Ian Twiss

Personal information
- Born: Milltown, County Kerry

Sport
- Sport: Gaelic football
- Position: Corner forward

Club
- Years: Club
- 1990s-2010s: Milltown/Castlemaine

Club titles
- Kerry titles: 1

Inter-county
- Years: County / Apps (scores)
- 2002: Kerry / 2 (0-02)

Inter-county titles
- Munster titles: 0
- All-Irelands: 0
- NFL: 0
- All Stars: 0

= Ian Twiss =

Irish Gaelic footballer

Ian Twiss (born Milltown, County Kerry) is a Gaelic footballer from County Kerry. He has played with Kerry at all levels. He first came on the scene in 1996 when he won a Munster Minor Championship he later played in the All Ireland final but Kerry lost out to Laois. He then moved on to the Under 21 team in 1998 where in won a Munster Championship and later an All Ireland. He was till underage in 1999 and won a second Munster medal and Kerry once again made it to the All Ireland final where they were shocked by Westmeath, Twiss missed a penalty. He played with the Kerry senior team for one year in 2002 and was part of the team that lost out to Armagh in that year's All Ireland final.
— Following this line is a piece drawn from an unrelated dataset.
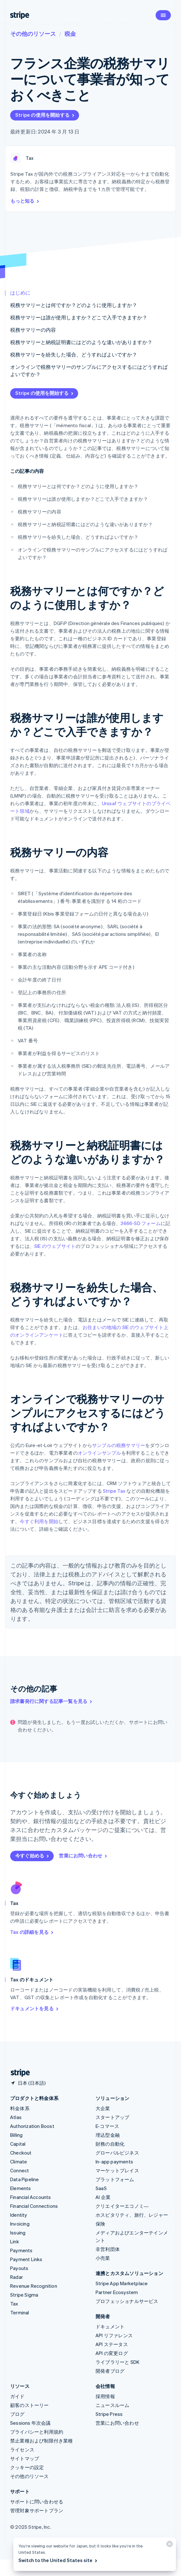 Image resolution: width=181 pixels, height=2576 pixels. What do you see at coordinates (112, 2353) in the screenshot?
I see `API の変更ログ` at bounding box center [112, 2353].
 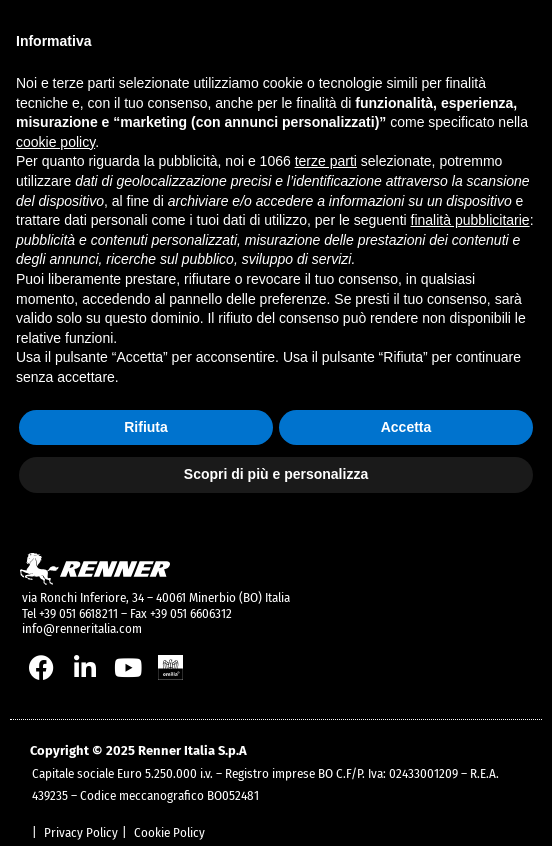 What do you see at coordinates (146, 427) in the screenshot?
I see `Rifiuta [button]` at bounding box center [146, 427].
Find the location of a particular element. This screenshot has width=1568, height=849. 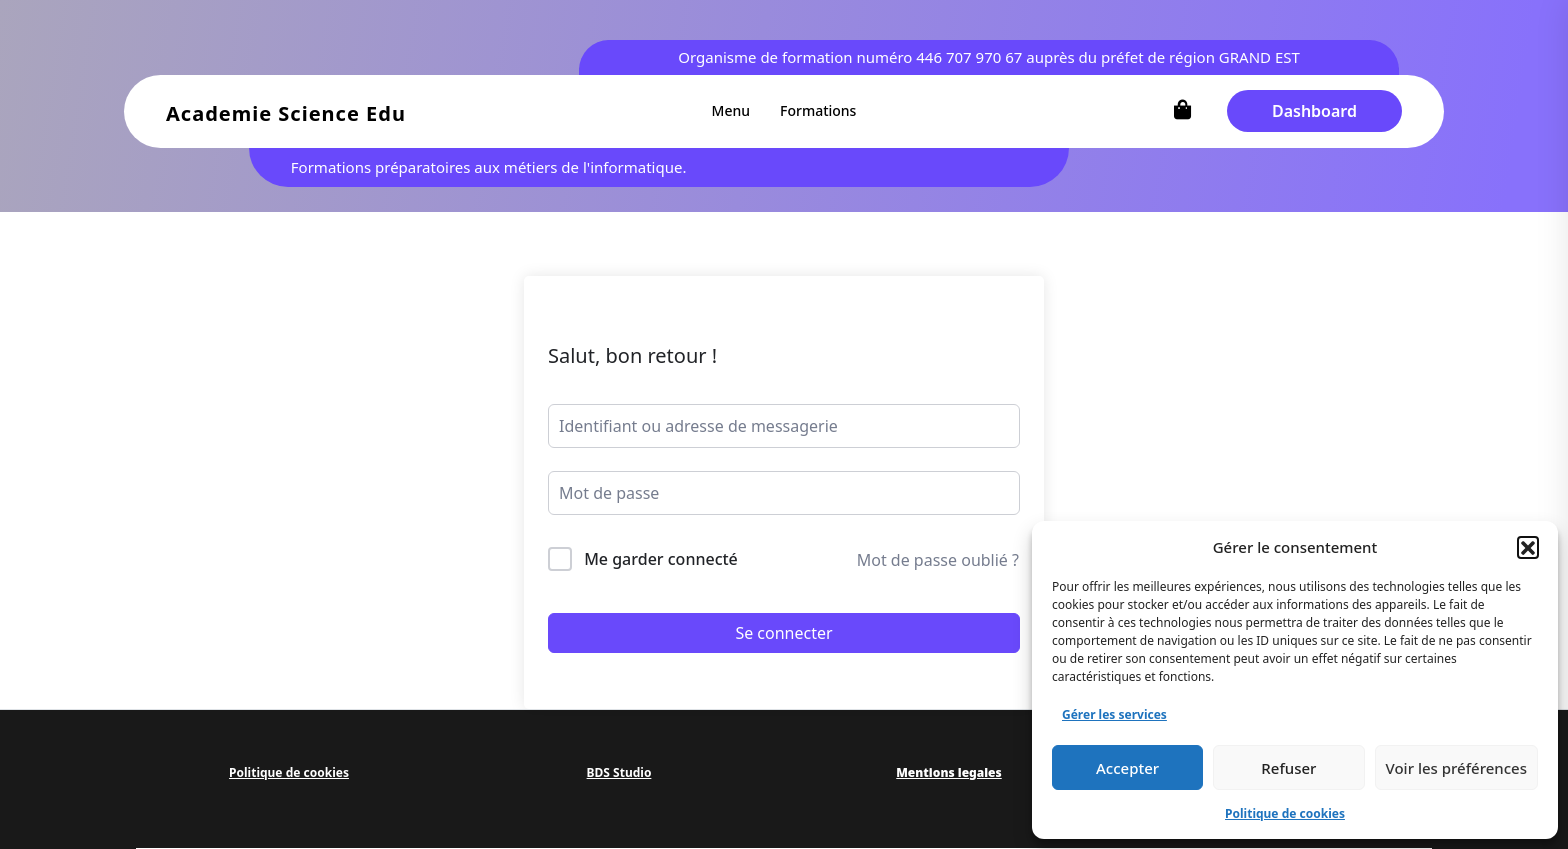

He has had a lot of success at club level with Milltown/Castlemaine. In 2001 he helped the club to win the Division 1 County League title, the first in the club's history. He has won two Intermediate Championships with the club in 2003 and 2011, as well as a Club Championship in 2004. He has also won Mid Kerry Championships in 2001, 2007, 2008 and 2010. In 2011 he also won a Munster Intermediate Club Championship and in 2012 an All Ireland title.